John Brunsdon (1933-2014). After Cheltenham Grammar School and with encouragement from his art master, Brunsdon enrolled at the Cheltenham School of Art in 1945, then under the direction of Stanley Dent, an etcher of some standing who had been taught at the Royal College of Art by Robert Austin. Although Dent undoubtedly provided inspiration, it was Julian Trevelyan at the Royal College of Art, who, more than anyone else, provided a vigorous arid fundamental influence. It was Trevelyan who had opened up colour etching and aquatint after the post-war years. Artists had, in the main, produced black and white etchings which were hand watercoloured if so desired. Trevelyan chose to ink his etched plates with separate colours. Each colour applied to the appropriate area with a small piece of muslin. The image was printed and the process repeated for the next print. This was the method used by Brunsdon.

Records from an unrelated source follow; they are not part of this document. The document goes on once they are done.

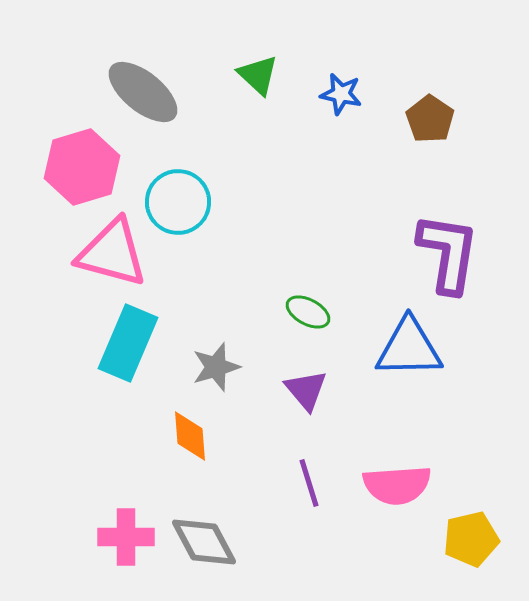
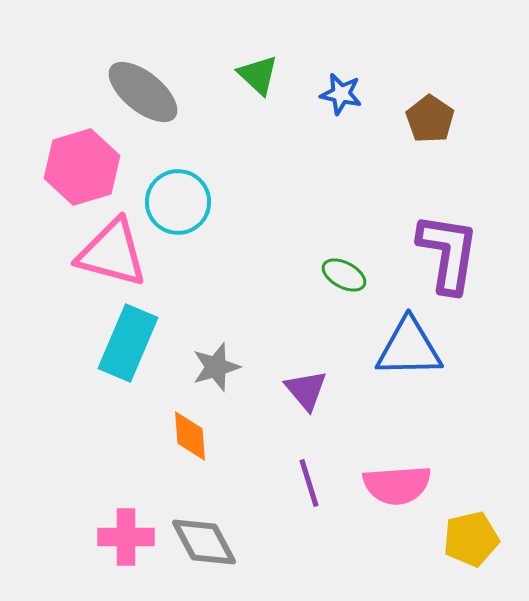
green ellipse: moved 36 px right, 37 px up
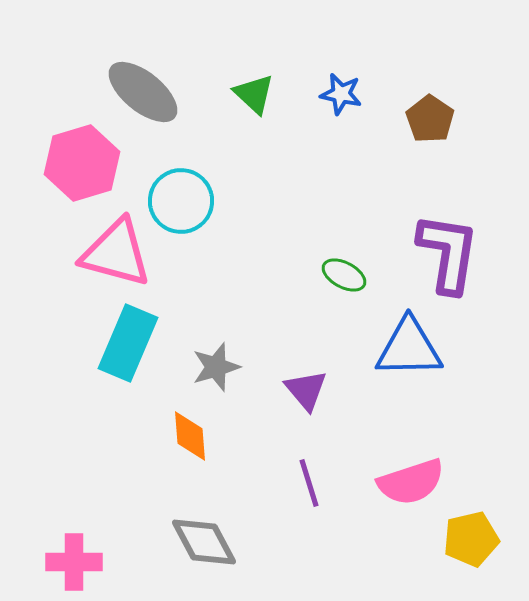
green triangle: moved 4 px left, 19 px down
pink hexagon: moved 4 px up
cyan circle: moved 3 px right, 1 px up
pink triangle: moved 4 px right
pink semicircle: moved 14 px right, 3 px up; rotated 14 degrees counterclockwise
pink cross: moved 52 px left, 25 px down
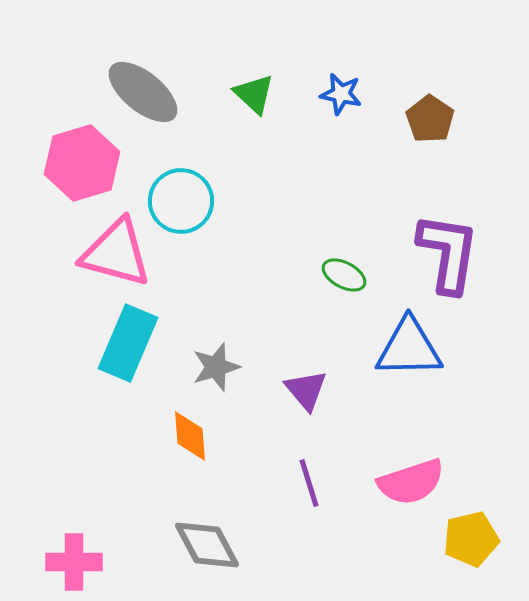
gray diamond: moved 3 px right, 3 px down
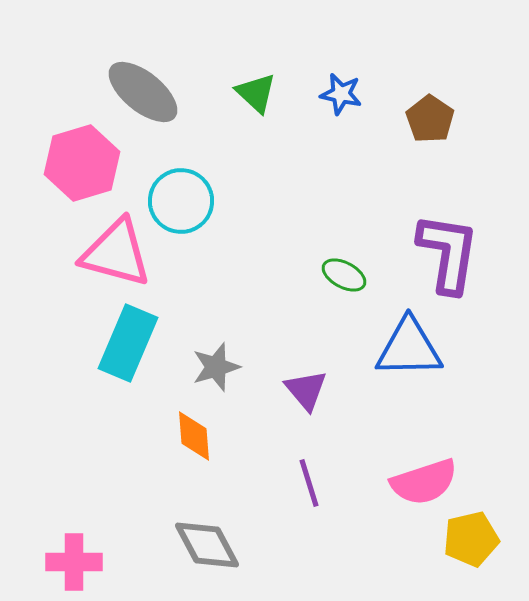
green triangle: moved 2 px right, 1 px up
orange diamond: moved 4 px right
pink semicircle: moved 13 px right
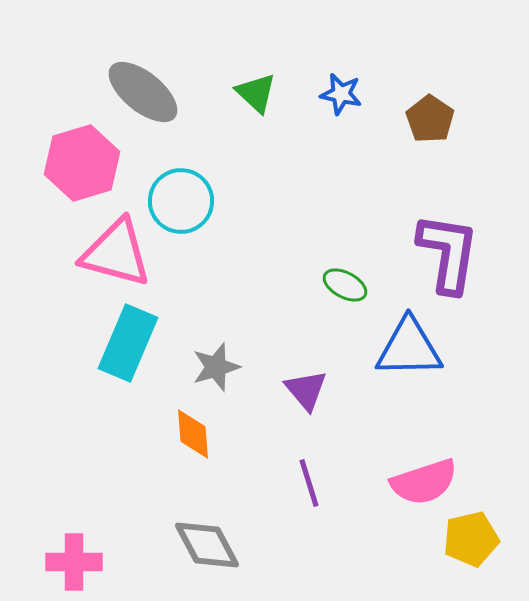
green ellipse: moved 1 px right, 10 px down
orange diamond: moved 1 px left, 2 px up
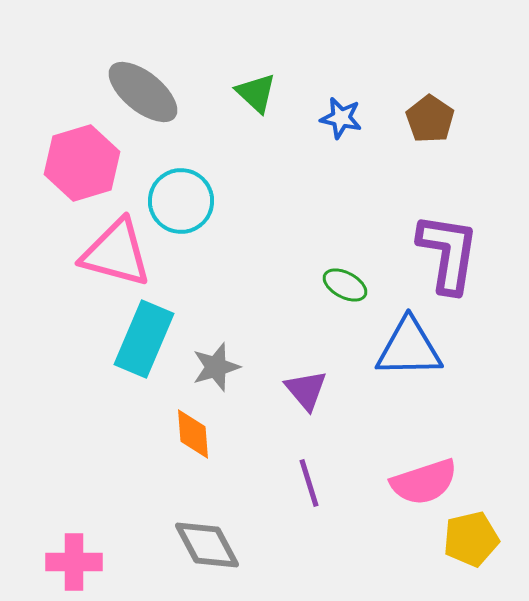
blue star: moved 24 px down
cyan rectangle: moved 16 px right, 4 px up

John Brunsdon was interested in man's influence upon the landscape, the contrast between architecture and the countryside and the way in which man sculpted the surface for his own use. His characteristic style reflected his acute understanding of the etching process. Meticulous craftsmanship was his hallmark. He took pleasure in the robust textural and decorative qualities of the etched marks and the sweeping shapes of broad colour, which fuse into relaxing timeless images.
In 2007 Bohun Gallery commissioned John Brunsdon to produce a series of limited edition etchings of the local area.